A entrega vai ocorrer em cerimônia solene, logo mais às 16h, no prédio da Procuradoria Regional da República, no centro da cidade do Rio de Janeiro. O perito Carlos Somigliana, integrante da diretoria da Equipe Argentina de Antropologia Forense, fará a devolução dos objetos. O evento será restrito aos familiares, autoridades, incluindo do Ministério dos Direitos Humanos e da Cidadania e membros da sociedade civil.

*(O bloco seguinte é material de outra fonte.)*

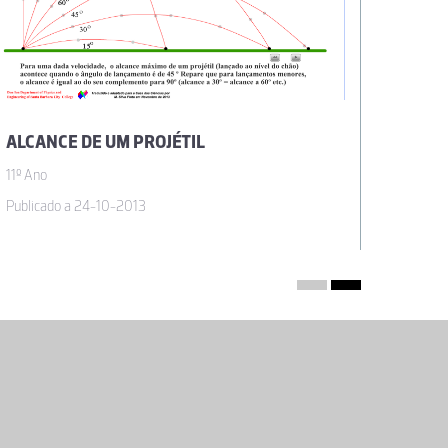
ALCANCE DE UM PROJÉTIL
PROJÉ
11º Ano
11º Ano
Publicado a 24-10-2013
Publica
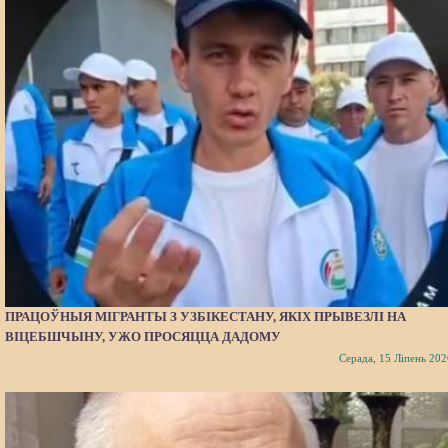
ПРАЦОЎНЫЯ МІГРАНТЫ З УЗБІКЕСТАНУ, ЯКІХ ПРЫВЕЗЛІ НА
ВІЦЕБШЧЫНУ, УЖО ПРОСЯЦЦА ДАДОМУ
Серада, 15 Ліпень 202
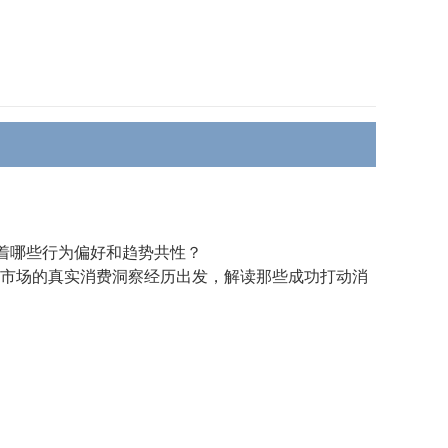
着哪些行为偏好和趋势共性？
个亚太市场的真实消费洞察经历出发，解读那些成功打动消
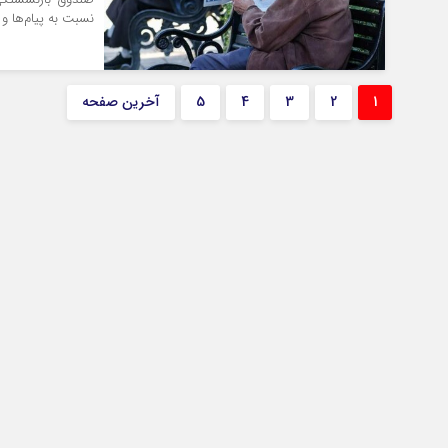
نسبت به پیام‌ها و
1
2
3
4
5
آخرین صفحه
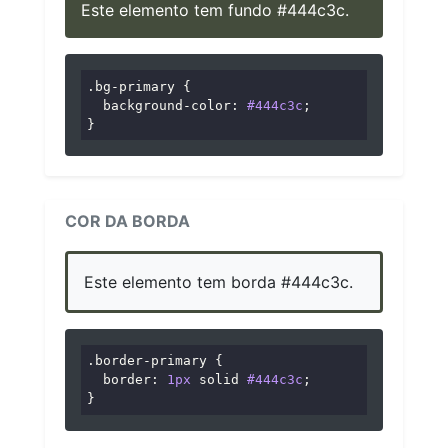
Este elemento tem fundo #444c3c.
.bg-primary
 {

background-color
: 
#444c3c
;

}
COR DA BORDA
Este elemento tem borda #444c3c.
.border-primary
 {

border
: 
1px
 solid 
#444c3c
;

O ato simbólico é resultado dos esforços conjuntos da equipe de técnicos forenses argentinos e a Comissão Especial sobre Mortos e Desaparecidos Políticos do governo brasileiro. Em 1976, no auge de sua carreira, Tenório Júnior fazia uma turnê junto com os cantores e compositores Toquinho e Vinícius de Moraes na Argentina. Na madrugada de 18 de março, o pianista teria saído para ir à farmácia, próximo ao hotel onde estava hospedado, e nunca mais voltou.

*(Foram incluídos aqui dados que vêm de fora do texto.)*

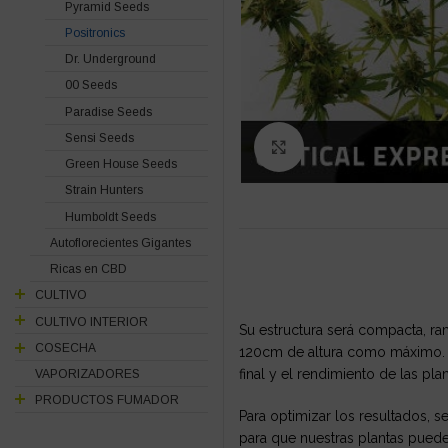
Pyramid Seeds
Positronics
Dr. Underground
00 Seeds
Paradise Seeds
Sensi Seeds
Click to enlarge
Green House Seeds
Strain Hunters
Humboldt Seeds
Autoflorecientes Gigantes
Ricas en CBD
CULTIVO
CULTIVO INTERIOR
Su estructura será compacta, ra
COSECHA
120cm de altura como máximo. P
final y el rendimiento de las pl
VAPORIZADORES
PRODUCTOS FUMADOR
Para optimizar los resultados, s
para que nuestras plantas pued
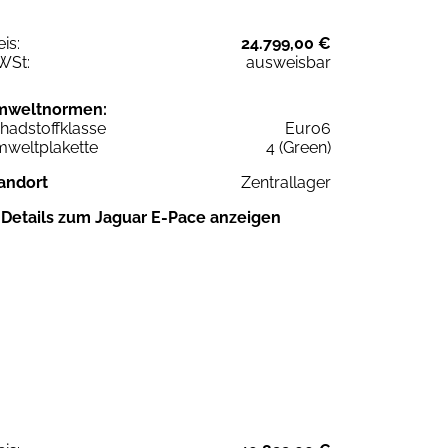
eis:
24.799,00 €
WSt:
ausweisbar
mweltnormen:
hadstoffklasse
Euro6
weltplakette
4 (Green)
andort
Zentrallager
Details zum Jaguar E-Pace anzeigen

Naquele período, estava em curso a Operação Condor, esforço coordenado das ditaduras sul-americanas entre as décadas de 1970 e 1980, que, apoiadas pelos Estados Unidos, endureceram suas políticas de perseguição a opositores políticos que partiam de um país para outro dentro do continente. Apesar da comoção que o caso gerou, a confirmação da morte do músico só ocorreu quase 50 anos depois, quando a Equipe Argentina de Antropologia Forense, por meio de comparações com as impressões digitais, identificou o corpo.

Segundo as investigações, Tenório Júnior teria sido morto por disparos de uma arma de fogo e enterrado sem identificação em um cemitério em Don Torcuato, em Buenos Aires, capital argentina.